Can't get dummy result from FOLTFMResolution

ivanovjaroslaw commented 6 years ago

Hello! I am trying to use FOLTFMResolution for my postgraduate work about "First Order Logic and Resolution Method".

I have some domain, axioms, premise and conclusion for proving (i.e. some hypothesis to get proved theorem). I proved this with my own program and actually by hands (on paper with pencil). But I can't get answer with FOLTFMResolution (for few months; there were both timeout or OutOfMemory).

Only when I did some dirty tweaks of AIMA source code, I got an asnwer. Following tweaks were applied:

reduced "Answer" clauses to only one (instead of keeping more than one "Answer" clauses to suppress dummy variations of same clauses)
ignored clauses with over 5-8 size of literals (it influenced to time of proving; looks incorrect, but I did it for experiment)
suppressed getting factors of KB, query and resolvents (getting just original clauses, not factored; it seems very incorrect, but I did it for experiment)
of course, increased timeout more than 10-180 seconds

It looks very strange that AIMA can't find proof trace without these dirty tricks.
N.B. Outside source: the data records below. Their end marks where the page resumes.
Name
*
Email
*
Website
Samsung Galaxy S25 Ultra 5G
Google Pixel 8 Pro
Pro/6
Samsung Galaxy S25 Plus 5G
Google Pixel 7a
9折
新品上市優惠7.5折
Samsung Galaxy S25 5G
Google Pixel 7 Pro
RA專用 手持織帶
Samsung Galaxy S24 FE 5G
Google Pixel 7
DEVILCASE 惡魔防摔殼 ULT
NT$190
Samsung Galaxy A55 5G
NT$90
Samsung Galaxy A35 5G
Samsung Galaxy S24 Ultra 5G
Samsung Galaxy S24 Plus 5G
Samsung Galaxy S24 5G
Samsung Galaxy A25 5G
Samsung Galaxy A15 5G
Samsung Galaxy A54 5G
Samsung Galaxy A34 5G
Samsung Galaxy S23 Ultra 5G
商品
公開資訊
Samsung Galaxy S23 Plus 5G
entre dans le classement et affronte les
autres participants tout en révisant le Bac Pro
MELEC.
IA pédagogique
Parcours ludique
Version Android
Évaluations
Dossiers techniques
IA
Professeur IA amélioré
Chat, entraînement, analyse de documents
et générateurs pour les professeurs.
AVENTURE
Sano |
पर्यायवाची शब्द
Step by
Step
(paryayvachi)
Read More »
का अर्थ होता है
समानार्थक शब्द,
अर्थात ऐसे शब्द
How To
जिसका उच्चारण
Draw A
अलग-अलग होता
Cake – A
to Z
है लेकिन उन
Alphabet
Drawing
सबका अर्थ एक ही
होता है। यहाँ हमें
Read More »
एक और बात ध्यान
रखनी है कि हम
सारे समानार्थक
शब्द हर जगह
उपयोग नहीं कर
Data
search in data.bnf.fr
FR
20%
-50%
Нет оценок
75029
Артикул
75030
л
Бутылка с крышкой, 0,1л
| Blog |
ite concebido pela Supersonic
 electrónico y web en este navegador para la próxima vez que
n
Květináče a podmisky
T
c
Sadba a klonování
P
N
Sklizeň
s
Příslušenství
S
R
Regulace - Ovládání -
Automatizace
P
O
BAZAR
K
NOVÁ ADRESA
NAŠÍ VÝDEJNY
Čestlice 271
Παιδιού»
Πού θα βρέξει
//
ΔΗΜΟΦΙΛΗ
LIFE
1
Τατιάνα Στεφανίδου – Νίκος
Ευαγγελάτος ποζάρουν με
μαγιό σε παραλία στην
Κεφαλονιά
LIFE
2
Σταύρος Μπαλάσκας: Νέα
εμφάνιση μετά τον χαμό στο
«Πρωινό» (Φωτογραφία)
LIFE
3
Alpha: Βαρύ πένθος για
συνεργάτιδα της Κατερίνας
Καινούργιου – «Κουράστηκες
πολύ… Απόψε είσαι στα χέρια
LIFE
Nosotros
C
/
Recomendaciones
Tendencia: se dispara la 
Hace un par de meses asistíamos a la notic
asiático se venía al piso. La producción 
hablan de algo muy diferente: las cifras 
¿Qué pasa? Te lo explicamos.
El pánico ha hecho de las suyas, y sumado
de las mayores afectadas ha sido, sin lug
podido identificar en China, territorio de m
I want to figure out, what's happend. Why my dummy hypothesis can't be proved by AIMA?

So, my hypothesis consists following:

Domain - "F", "F_1", "P", "A", "E" - they are predicates
Axiom 1 - "FORALL a,b,c,d,e,f ( (A(a,c,d) AND A(b,e,f) AND E(a,b)) => (E(c,e) AND E(d,f)) )"
Axiom 2 - "FORALL a,b ( F_1(b,a) <=> ( EXISTS c,d (F(c,a) AND A(c,b,d)) ) )"
Premise - "FORALL a,b,c ( (F(a,c) AND F(b,c)) => E(a,b) )"
Conclusion - "FORALL a,b,c ( (F_1(b,a) AND F_1(c,a)) => E(b,c) )"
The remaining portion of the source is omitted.